Cesa, il piccolo Giorgio deve curarsi negli Usa: serata musicale di beneficenza a scuola

Serata all’insegna della solidarietà a ritmo di musica quella in programma domenica 29 dicembre, alle ore 19, all’auditorium della scuola “Francesco Bagno” di Cesa (Caserta). Ad esibirsi nello spettacolo “Napolinsieme” saranno gli “Amici per caso” (Paolo Fagnoni al mandolino, Enzo Anoldo al basso, Giacomo Napolano alla chitarra, Carlo Maria Palmiero alla chitarra, Mario Fagnoni alle percussioni, Luisa Grimaldi, voce solista, Tonino Crispino, voce solista, Romualdo Guida, voce narrante), la corale polifonica “In…canto”, diretta da Emiliana Virgilio, Roberta Capoluongo e Pasquale Bruno.
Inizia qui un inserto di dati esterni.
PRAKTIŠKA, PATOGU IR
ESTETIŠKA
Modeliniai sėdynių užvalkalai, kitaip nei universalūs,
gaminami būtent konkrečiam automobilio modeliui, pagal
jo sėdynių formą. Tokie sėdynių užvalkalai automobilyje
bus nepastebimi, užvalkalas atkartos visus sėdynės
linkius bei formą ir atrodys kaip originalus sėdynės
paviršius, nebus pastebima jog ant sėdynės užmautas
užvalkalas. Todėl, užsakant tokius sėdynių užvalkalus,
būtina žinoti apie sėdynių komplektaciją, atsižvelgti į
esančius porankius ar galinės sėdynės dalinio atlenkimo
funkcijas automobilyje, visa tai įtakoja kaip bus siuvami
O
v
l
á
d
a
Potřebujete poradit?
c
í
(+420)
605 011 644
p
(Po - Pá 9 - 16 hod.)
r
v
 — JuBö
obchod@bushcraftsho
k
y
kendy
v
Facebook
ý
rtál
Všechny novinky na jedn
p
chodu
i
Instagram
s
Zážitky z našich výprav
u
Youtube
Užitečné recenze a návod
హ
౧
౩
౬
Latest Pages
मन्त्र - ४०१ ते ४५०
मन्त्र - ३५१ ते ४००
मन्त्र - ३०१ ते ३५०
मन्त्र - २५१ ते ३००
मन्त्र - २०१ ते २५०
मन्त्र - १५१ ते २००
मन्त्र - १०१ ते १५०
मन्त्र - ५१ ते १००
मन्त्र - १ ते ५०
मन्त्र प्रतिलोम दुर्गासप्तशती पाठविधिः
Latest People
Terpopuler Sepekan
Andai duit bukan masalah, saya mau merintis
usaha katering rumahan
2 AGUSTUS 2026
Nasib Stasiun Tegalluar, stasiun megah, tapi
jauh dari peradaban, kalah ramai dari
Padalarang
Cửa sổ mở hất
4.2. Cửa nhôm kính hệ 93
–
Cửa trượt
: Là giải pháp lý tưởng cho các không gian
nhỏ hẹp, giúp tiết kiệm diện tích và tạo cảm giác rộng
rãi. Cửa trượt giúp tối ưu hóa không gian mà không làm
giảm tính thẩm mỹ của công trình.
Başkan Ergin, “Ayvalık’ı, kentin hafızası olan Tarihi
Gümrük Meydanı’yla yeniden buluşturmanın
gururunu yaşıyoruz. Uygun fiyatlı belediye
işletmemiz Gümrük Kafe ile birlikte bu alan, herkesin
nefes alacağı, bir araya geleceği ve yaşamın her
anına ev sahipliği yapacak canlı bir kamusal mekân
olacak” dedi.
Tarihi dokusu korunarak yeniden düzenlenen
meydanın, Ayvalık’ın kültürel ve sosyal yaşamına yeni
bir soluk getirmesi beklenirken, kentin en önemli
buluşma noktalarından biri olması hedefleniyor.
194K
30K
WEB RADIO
La serata ha l’obiettivo di raccogliere fondi per il piccolo Giorgio di tre anni, al quale è stato diagnosticato un neuroblastoma 4 stadio nel febbraio 2018. Giorgio è stato sottoposto a protocollo Siopen NBAR01 (8 cicli di chemio, autotrapianto del midollo, immunoterapia) presso l’ospedale Gaslini di Genova. Durante l’ultimo ciclo di immunoterapia si è presentata una recidiva. È stato trattato, quindi, con 6 cicli di chemio di seconda linea (Temiri). “Poi ci siamo recati – raccontano i genitori – all’ospedale Bambino Gesù di Roma per la terapia Car T, che ha ripetuto due volte. Purtroppo, tutto ciò non è riuscito a guarirlo. Agli inizi di gennaio è atteso negli Stati Uniti, all’ospedale “Helen DeVos” di Grand Rapids, nello stato del Michigan. La dottoressa Sholler lo prenderà in carico. Dovrebbe sottoporsi a sequenziamento genomico per capire se il tumore presenta una mutazione targettabile con farmaci molecolari”.

In base ai risultati degli esami clinici a cui si sottoporrà potrebbe anche accedere all’uso del dfmo, un inibitore di poliammine, sostanze di cui si nutre il neuroblastoma. Sì tratta di percorsi di trattamento disponibili esclusivamente presso l’ospedale del Michigan, dove sono aperte sperimentazioni per tipi di neuroblastoma particolarmente resistenti alle cure. In base allo stato attuale degli studi a disposizione, una volta che un neuroblastoma ha recidivato è molto difficile che si riesca a guarire. In questo centro americano si provano nuove strade per cercare di guarire i bambini affetti da questa malattia. A Giorgio un grande in bocca al lupo da tutta la redazione di Pupia.